Directions for this task:
A faithful copy of the listing below is needed, with its pictures left out.

Supplied data:

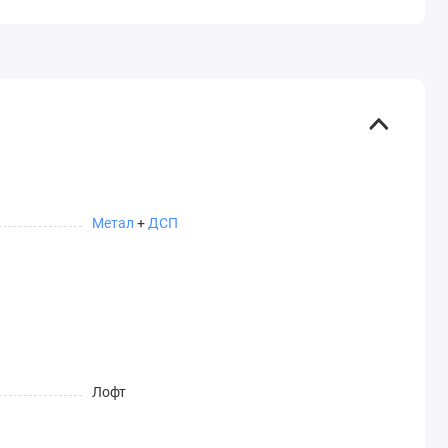
Метал
+
ДСП
Лофт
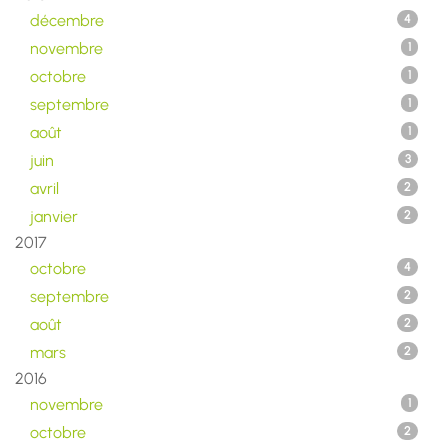
décembre
4
novembre
1
octobre
1
septembre
1
août
1
juin
3
avril
2
janvier
2
2017
octobre
4
septembre
2
août
2
mars
2
2016
novembre
1
octobre
2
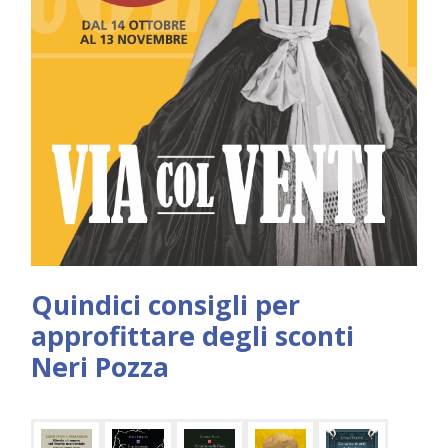
Quindici consigli per
approfittare degli sconti
Neri Pozza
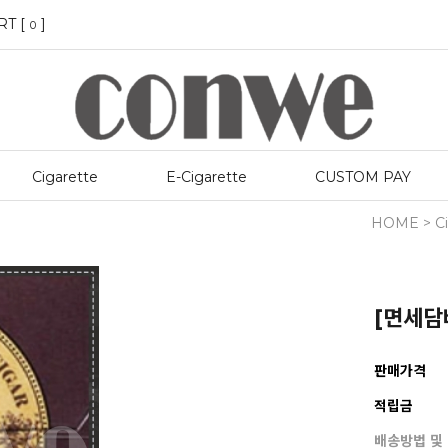
RT [
]
0
Cigarette
E-Cigarette
CUSTOM PAY
HOME
>
C
[면세담배
판매가격
적립금
배송방법 및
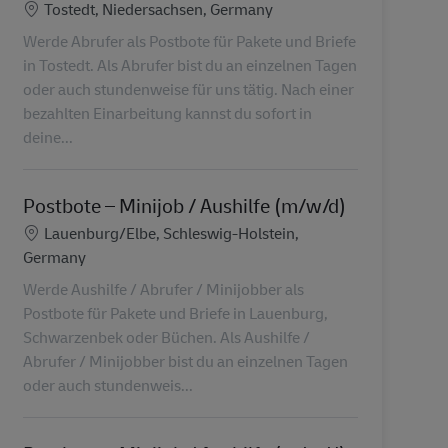
Konum
Tostedt, Niedersachsen, Germany
Werde Abrufer als Postbote für Pakete und Briefe
in Tostedt. Als Abrufer bist du an einzelnen Tagen
oder auch stundenweise für uns tätig. Nach einer
bezahlten Einarbeitung kannst du sofort in
deine...
Postbote – Minijob / Aushilfe (m/w/d)
Konum
Lauenburg/Elbe, Schleswig-Holstein,
Germany
Werde Aushilfe / Abrufer / Minijobber als
Postbote für Pakete und Briefe in Lauenburg,
Schwarzenbek oder Büchen. Als Aushilfe /
Abrufer / Minijobber bist du an einzelnen Tagen
oder auch stundenweis...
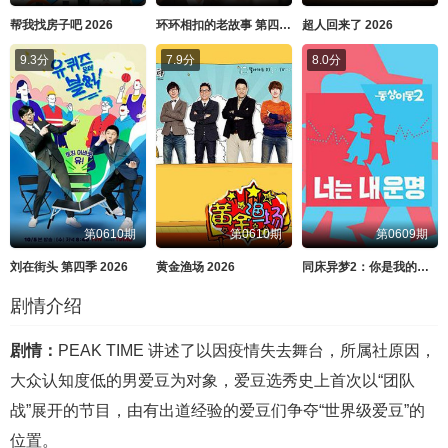
帮我找房子吧 2026
环环相扣的老故事 第四季 2026
超人回来了 2026
9.3分
7.9分
8.0分
第0610期
第0610期
第0609期
刘在街头 第四季 2026
黄金渔场 2026
同床异梦2：你是我的命运 2026
剧情介绍
剧情：
PEAK TIME 讲述了以因疫情失去舞台，所属社原因，
大众认知度低的男爱豆为对象，爱豆选秀史上首次以“团队
战”展开的节目，由有出道经验的爱豆们争夺“世界级爱豆”的
位置。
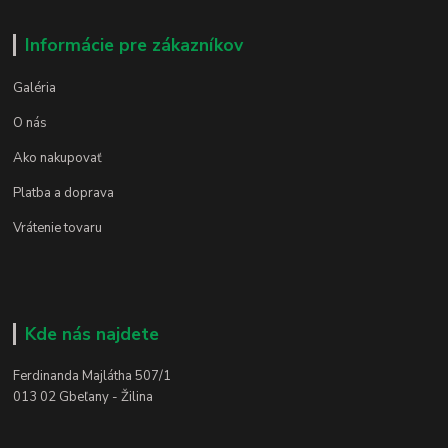
Informácie pre zákazníkov
Galéria
O nás
Ako nakupovať
Platba a doprava
Vrátenie tovaru
Kde nás najdete
Ferdinanda Majlátha 507/1
013 02 Gbeľany - Žilina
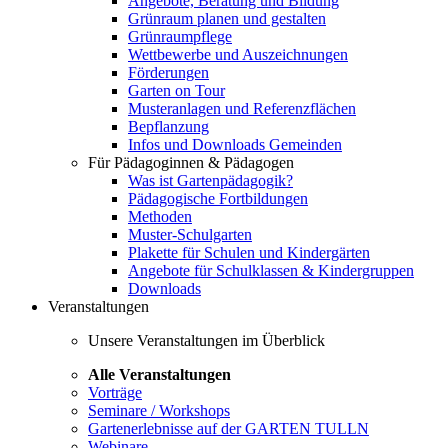
Angebote, Beratung und Bildung
Grünraum planen und gestalten
Grünraumpflege
Wettbewerbe und Auszeichnungen
Förderungen
Garten on Tour
Musteranlagen und Referenzflächen
Bepflanzung
Infos und Downloads Gemeinden
Für Pädagoginnen & Pädagogen
Was ist Gartenpädagogik?
Pädagogische Fortbildungen
Methoden
Muster-Schulgarten
Plakette für Schulen und Kindergärten
Angebote für Schulklassen & Kindergruppen
Downloads
Veranstaltungen
Unsere Veranstaltungen im Überblick
Alle Veranstaltungen
Vorträge
Seminare / Workshops
Gartenerlebnisse auf der GARTEN TULLN
Webinare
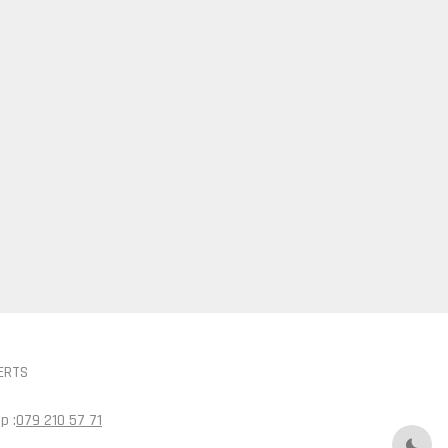
ERTS
p :
079 210 57 71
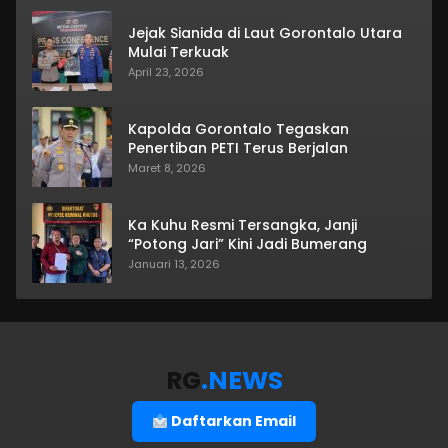
Jejak Sianida di Laut Gorontalo Utara
Mulai Terkuak
April 23, 2026
Kapolda Gorontalo Tegaskan
Penertiban PETI Terus Berjalan
Maret 8, 2026
Ka Kuhu Resmi Tersangka, Janji
“Potong Jari” Kini Jadi Bumerang
Januari 13, 2026
RG
.NEWS
Daftarkan Email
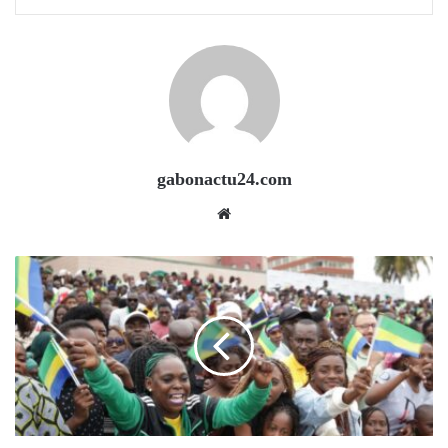
gabonactu24.com
Website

Result of this task:
Метал
+
ДСП
Лофт
décembre
4
novembre
1
octobre
1
septembre
1
août
1
juin
3
avril
2
janvier
2
2017
octobre
4
septembre
2
août
2
mars
2
2016
novembre
1
octobre
2
Quindici consigli per
approfittare degli sconti
Neri Pozza
RT [
]
0
Cigarette
E-Cigarette
CUSTOM PAY
HOME
>
C
[면세담배
판매가격
적립금
배송방법 및
Konum
Tostedt, Niedersachsen, Germany
Werde Abrufer als Postbote für Pakete und Briefe
in Tostedt. Als Abrufer bist du an einzelnen Tagen
oder auch stundenweise für uns tätig. Nach einer
bezahlten Einarbeitung kannst du sofort in
deine...
Postbote – Minijob / Aushilfe (m/w/d)
Konum
Lauenburg/Elbe, Schleswig-Holstein,
Germany
Werde Aushilfe / Abrufer / Minijobber als
Postbote für Pakete und Briefe in Lauenburg,
Schwarzenbek oder Büchen. Als Aushilfe /
Abrufer / Minijobber bist du an einzelnen Tagen
oder auch stundenweis...
帮我找房子吧 2026
环环相扣的老故事 第四季 2026
超人回来了 2026
9.3分
7.9分
8.0分
第0610期
第0610期
第0609期
刘在街头 第四季 2026
黄金渔场 2026
同床异梦2：你是我的命运 2026
剧情介绍
剧情：
PEAK TIME 讲述了以因疫情失去舞台，所属社原因，
大众认知度低的男爱豆为对象，爱豆选秀史上首次以“团队
战”展开的节目，由有出道经验的爱豆们争夺“世界级爱豆”的
位置。
Informácie pre zákazníkov
Galéria
O nás
Ako nakupovať
Platba a doprava
Vrátenie tovaru
Kde nás najdete
Ferdinanda Majlátha 507/1
013 02 Gbeľany - Žilina
Angebote, Beratung und Bildung
Grünraum planen und gestalten
Grünraumpflege
Wettbewerbe und Auszeichnungen
Förderungen
Garten on Tour
Musteranlagen und Referenzflächen
Bepflanzung
Infos und Downloads Gemeinden
Für Pädagoginnen & Pädagogen
Was ist Gartenpädagogik?
Pädagogische Fortbildungen
Methoden
Muster-Schulgarten
Plakette für Schulen und Kindergärten
Angebote für Schulklassen & Kindergruppen
Downloads
Veranstaltungen
Unsere Veranstaltungen im Überblick
Alle Veranstaltungen
Vorträge
Seminare / Workshops
Gartenerlebnisse auf der GARTEN TULLN
Webinare
ERTS
p :
079 210 57 71
Jejak Sianida di Laut Gorontalo Utara
Mulai Terkuak
April 23, 2026
Kapolda Gorontalo Tegaskan
Penertiban PETI Terus Berjalan
Maret 8, 2026
Ka Kuhu Resmi Tersangka, Janji
“Potong Jari” Kini Jadi Bumerang
Januari 13, 2026
RG
.NEWS
Daftarkan Email
gabonactu24.com
Website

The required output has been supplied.